Shahar: So a very concrete example would be, we are getting pretty good at mechanisms for privacy-preserving machine learning. We have techniques that use various kinds of encryption, use various kinds of algorithms, to minimize the amount of information required to train a system. Or that keeps the information at its source and only takes a few relevant items. Or adds some noise to the data so that you can’t infer things about the individual participants. Or that you encrypt the computation in some way that you can still use the service without necessarily sharing all of the private stuff.
Shahar: And so once you have those standards, then you can ask, “Is this developer who’s operating in a privacy sensitive domain using the standard or not?” And you can start by just seeing if they say anything publicly, about using that standard. Or you could have an auditor come in and check whether in the development process, they’re using best practice of privacy, preserving machine learning,⬆
Sensibilizing To Privacy Through Federated Learning
Michaël: What kind of best practices or standard are we talking about here?
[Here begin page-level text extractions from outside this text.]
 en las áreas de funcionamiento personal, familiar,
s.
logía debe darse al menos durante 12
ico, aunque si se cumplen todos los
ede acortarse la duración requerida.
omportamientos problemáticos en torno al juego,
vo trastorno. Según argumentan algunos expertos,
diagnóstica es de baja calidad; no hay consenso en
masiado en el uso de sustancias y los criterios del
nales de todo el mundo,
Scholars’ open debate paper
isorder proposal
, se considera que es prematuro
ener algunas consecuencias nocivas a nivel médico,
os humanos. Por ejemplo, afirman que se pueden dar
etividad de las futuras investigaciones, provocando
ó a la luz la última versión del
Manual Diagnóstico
Shahar: Are you using Federated Learning? Are you using the differential privacy in this context? And you need a little bit of expertise to know what good implementation of these tools looks in different domains, there’s no one size fits all. But these are things that we can get to doing, partly because, as a part of the report, there are public demonstrations of what end to end projects look like that use federated learning or use differential privacy look like.
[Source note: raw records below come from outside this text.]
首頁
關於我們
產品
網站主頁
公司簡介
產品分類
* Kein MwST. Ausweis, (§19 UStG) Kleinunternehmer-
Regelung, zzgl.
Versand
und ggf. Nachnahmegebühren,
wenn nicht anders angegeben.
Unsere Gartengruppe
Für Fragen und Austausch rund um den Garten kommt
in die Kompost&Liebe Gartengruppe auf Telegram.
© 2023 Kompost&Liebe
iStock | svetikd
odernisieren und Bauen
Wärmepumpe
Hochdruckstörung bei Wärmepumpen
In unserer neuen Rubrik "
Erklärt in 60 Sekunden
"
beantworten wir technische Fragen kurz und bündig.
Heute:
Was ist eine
Michaël: What is federated learning for people who are not familiar?
Shahar: Federated learning is where you keep a lot of the information on the original device. So, say you want to train an algorithm on data that is collected from people’s personal mobile devices.
Shahar: One way to do it is you get all of the information from all of the mobile devices into your own datacenter and then you train a system of that and that clearly is a privacy risk, especially if that data is medical data or other kind of sensitive data. Alternatively, you can run an algorithm that kind of looks at the data on the person’s device and then only updates a few weights of the model and those updates get sent back to the centralized space. So your model still loans but you never got access centrally to all of the data that was used to train it.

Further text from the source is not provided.